Useful Tools¶

Extracting text-based PDF screenplays¶

Occasionally you’ll get annoying PDFs that you can’t automatically parse with a language like C, PHP, or Java. In this case, if it’s a text-based export from something like Final Draft, you can use the free and open source XPDF-based library pdftotext.

Install pdftotext¶

On OS X, it is part of the poppler package:

brew install poppler-utils

On Linux, it’s the same:

yum install poppler-utils # CentOS
apt-get install poppler-utils # Debian

Convert from the command line (+/- password)¶

Usage from the command line using a file without password protection:

pdftotext script.pdf script.txt

And WITH password encryption:

pdftotext -upw 'password' script.pdf script.txt

Web Back-Ends

And called from a back-end web server process, e.g. in Laravel:

$cmd = 'pdftotext -layout -upw '.$password_text.' '.$pdf_file_path.' '.$output_txt_path;
exec($cmd, $pdftotext_output, $exit_code);

$contents = file_get_contents($output_txt_path);

There are plenty of packages available for NPM:

https://www.npmjs.com/browse/keyword/pdftotext

Extracting image-based PDF screenplays¶

More often, - especially with older scripts - you’ll have a PDF that contains image scans of each page. Script vendors often do this along with disabling printing etc, thinking it’s a form of “copy protection”.

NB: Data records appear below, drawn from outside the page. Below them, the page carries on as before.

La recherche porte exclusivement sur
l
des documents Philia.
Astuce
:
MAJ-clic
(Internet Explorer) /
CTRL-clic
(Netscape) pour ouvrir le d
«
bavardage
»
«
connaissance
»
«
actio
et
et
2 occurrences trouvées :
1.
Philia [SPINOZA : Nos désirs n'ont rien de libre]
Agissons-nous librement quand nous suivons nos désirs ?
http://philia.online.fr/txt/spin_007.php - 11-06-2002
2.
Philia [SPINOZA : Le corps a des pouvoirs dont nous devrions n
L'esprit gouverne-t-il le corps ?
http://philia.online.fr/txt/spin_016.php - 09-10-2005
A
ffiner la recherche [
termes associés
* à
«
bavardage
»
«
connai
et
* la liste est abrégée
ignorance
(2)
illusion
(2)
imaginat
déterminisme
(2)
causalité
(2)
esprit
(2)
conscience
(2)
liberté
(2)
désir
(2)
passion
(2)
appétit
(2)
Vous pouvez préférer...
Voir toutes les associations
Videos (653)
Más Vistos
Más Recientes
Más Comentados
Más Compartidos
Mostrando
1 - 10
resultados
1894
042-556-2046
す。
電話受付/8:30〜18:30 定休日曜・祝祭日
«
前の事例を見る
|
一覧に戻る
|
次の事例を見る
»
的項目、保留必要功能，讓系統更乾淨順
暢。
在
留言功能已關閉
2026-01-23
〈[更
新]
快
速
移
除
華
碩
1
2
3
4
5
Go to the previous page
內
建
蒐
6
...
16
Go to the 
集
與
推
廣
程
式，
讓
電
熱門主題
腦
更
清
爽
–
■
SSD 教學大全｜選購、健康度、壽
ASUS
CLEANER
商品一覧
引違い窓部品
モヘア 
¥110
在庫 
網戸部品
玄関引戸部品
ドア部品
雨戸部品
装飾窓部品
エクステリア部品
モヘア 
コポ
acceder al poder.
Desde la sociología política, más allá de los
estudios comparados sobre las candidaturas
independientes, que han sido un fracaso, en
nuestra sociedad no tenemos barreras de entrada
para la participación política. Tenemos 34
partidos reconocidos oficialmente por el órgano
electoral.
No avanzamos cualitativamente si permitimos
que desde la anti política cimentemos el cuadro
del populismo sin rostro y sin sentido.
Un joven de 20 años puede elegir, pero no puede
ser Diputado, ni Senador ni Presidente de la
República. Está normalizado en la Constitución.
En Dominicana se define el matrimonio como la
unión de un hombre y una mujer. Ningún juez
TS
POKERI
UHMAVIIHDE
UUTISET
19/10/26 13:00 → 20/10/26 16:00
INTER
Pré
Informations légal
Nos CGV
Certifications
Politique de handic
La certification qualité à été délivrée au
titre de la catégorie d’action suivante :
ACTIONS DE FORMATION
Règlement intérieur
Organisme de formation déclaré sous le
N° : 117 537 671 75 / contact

For this type of file, you’re going to need Optical Character Recognition (OCR).

First-off, OCR only works effectively with high-resolution image files, so you need to convert the PDF to TIFF format.

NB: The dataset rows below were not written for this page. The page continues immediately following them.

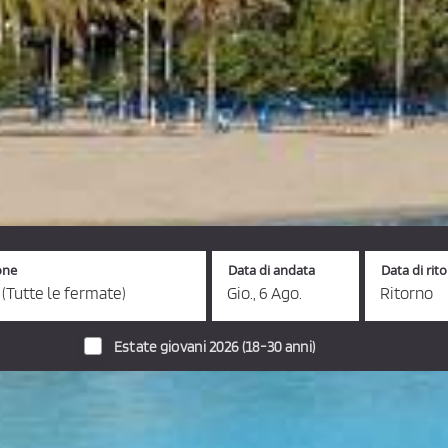
one
Data di andata
Data di rit
 (Tutte le fermate)
Gio., 6 Ago.
Ritorno
Estate giovani 2026 (18-30 anni)
utobus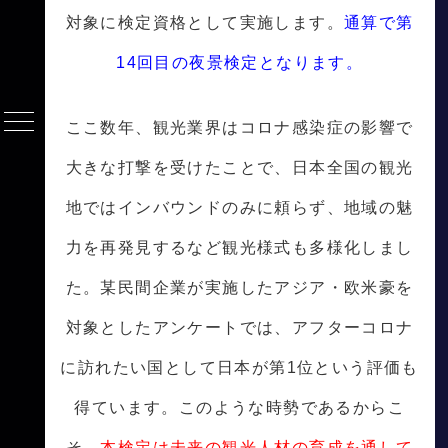
対象に検定資格として実施します。
通算で第
14回目の夜景検定となります。
ここ数年、観光業界はコロナ感染症の影響で
大きな打撃を受けたことで、日本全国の観光
地ではインバウンドのみに頼らず、地域の魅
力を再発見するなど観光様式も多様化しまし
た。某民間企業が実施したアジア・欧米豪を
対象としたアンケートでは、アフターコロナ
に訪れたい国として日本が第1位という評価も
得ています。このような時勢であるからこ
そ、
本検定は未来の観光人材の育成を通して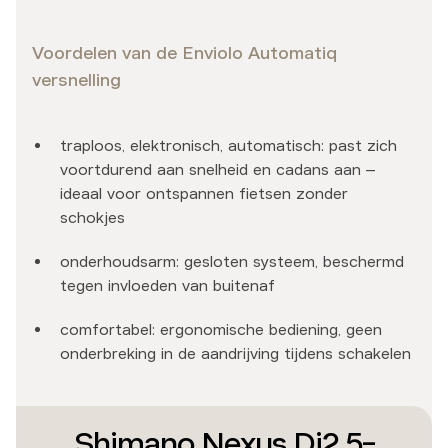
Voordelen van de Enviolo Automatiq
versnelling
traploos, elektronisch, automatisch: past zich
voortdurend aan snelheid en cadans aan –
ideaal voor ontspannen fietsen zonder
schokjes
onderhoudsarm: gesloten systeem, beschermd
tegen invloeden van buitenaf
comfortabel: ergonomische bediening, geen
onderbreking in de aandrijving tijdens schakelen
Shimano Nexus Di2 5-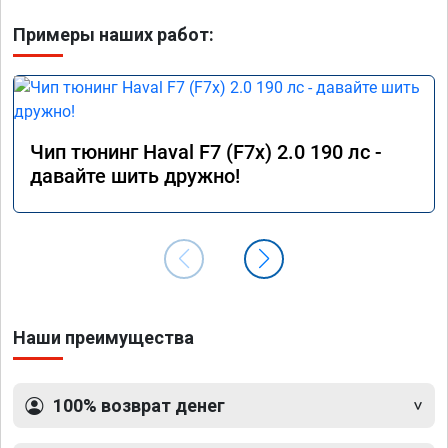
Примеры наших работ:
Чип тюнинг Haval F7 (F7x) 2.0 190 лс -
давайте шить дружно!
Наши преимущества
100% возврат денег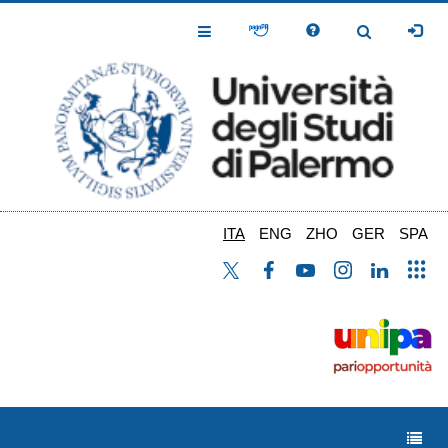
Salta
al
Toggle
Toggle
contenuto
Navigation
Navigation
principale
ITA
ENG
ZHO
GER
SPA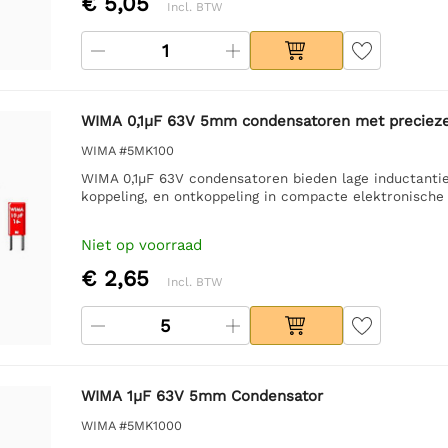
€ 5,05
Incl. BTW
WIMA 0,1µF 63V 5mm condensatoren met precieze 
WIMA #5MK100
WIMA 0,1µF 63V condensatoren bieden lage inductantie
koppeling, en ontkoppeling in compacte elektronische
Niet op voorraad
€ 2,65
Incl. BTW
WIMA 1µF 63V 5mm Condensator
WIMA #5MK1000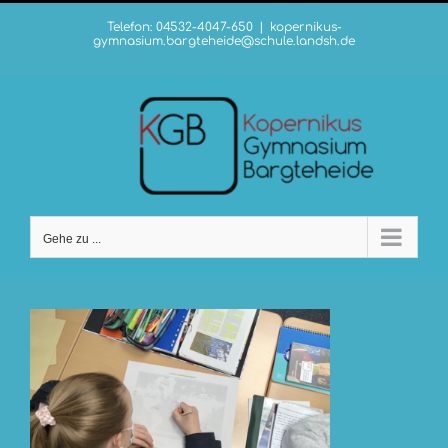
Zum
Telefon: 04532-4047-650
|
kopernikus-
Inhalt
gymnasium.bargteheide@schule.landsh.de
springen
Gehe zu ...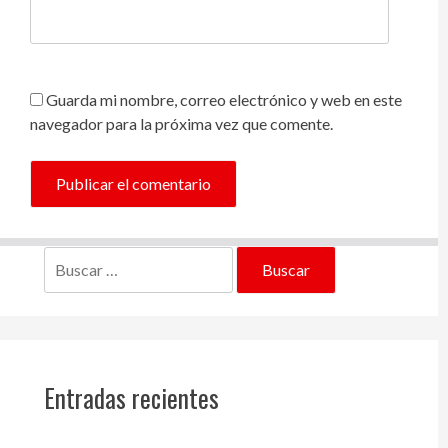
Guarda mi nombre, correo electrónico y web en este
navegador para la próxima vez que comente.
Buscar:
Entradas recientes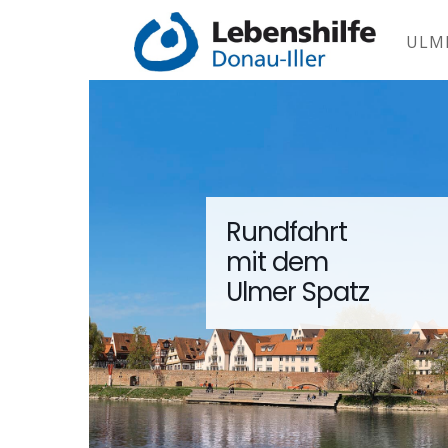
ULM
Rundfahrt
mit dem
Ulmer Spatz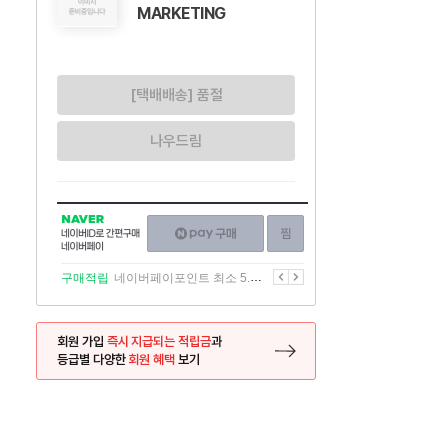
MARKETING
[택배배송] 품절
나우드림
NAVER
네이버페이
찜하기
네이버
구매하기
ID로
간편구매
이전
다음
구매적립
네이버페이포인트 최소 5.5% 적립
네이버페이
회원 가입
즉시 지급되는 적립금
과
등급별 다양한
회원 혜택
보기
등록 페이지로 이동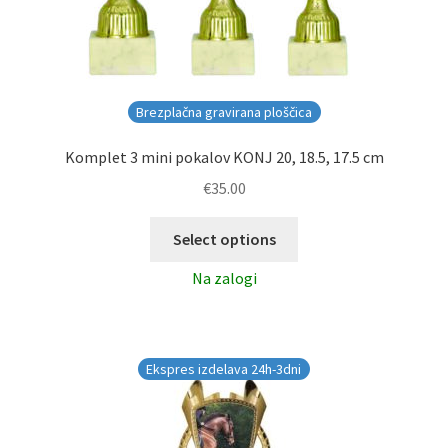
Brezplačna gravirana ploščica
Komplet 3 mini pokalov KONJ 20, 18.5, 17.5 cm
€
35.00
Select options
Na zalogi
Ekspres izdelava 24h-3dni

Note: there are plenty of packages available for NPM:

https://www.npmjs.com/browse/keyword/tesseract

Export to TIFF¶

Open the PDF in Preview, and use File > Export to save as a TIFF file. This can take a long time and produce a file that is dozens of GBs in size.

You can also do this programmatically with ImageMagick, obviously.

convert -density 300 /path/to/script.pdf -depth 8 -strip -background white -alpha off script.tiff

Install Tesseract¶

Tesseract (https://github.com/tesseract-ocr/tesseract) is an open-source OCR engine that can be installed on OS X and/or Linux.

On OS X:

brew install tesseract

On Linux:

apt-get install tesseract-ocr

Perform OCR on your TIFF file¶

OCR isn’t perfect, so the file will need manual correction. But it’s better than typing the thing out by hand, manually.

tesseract script.tiff script.txt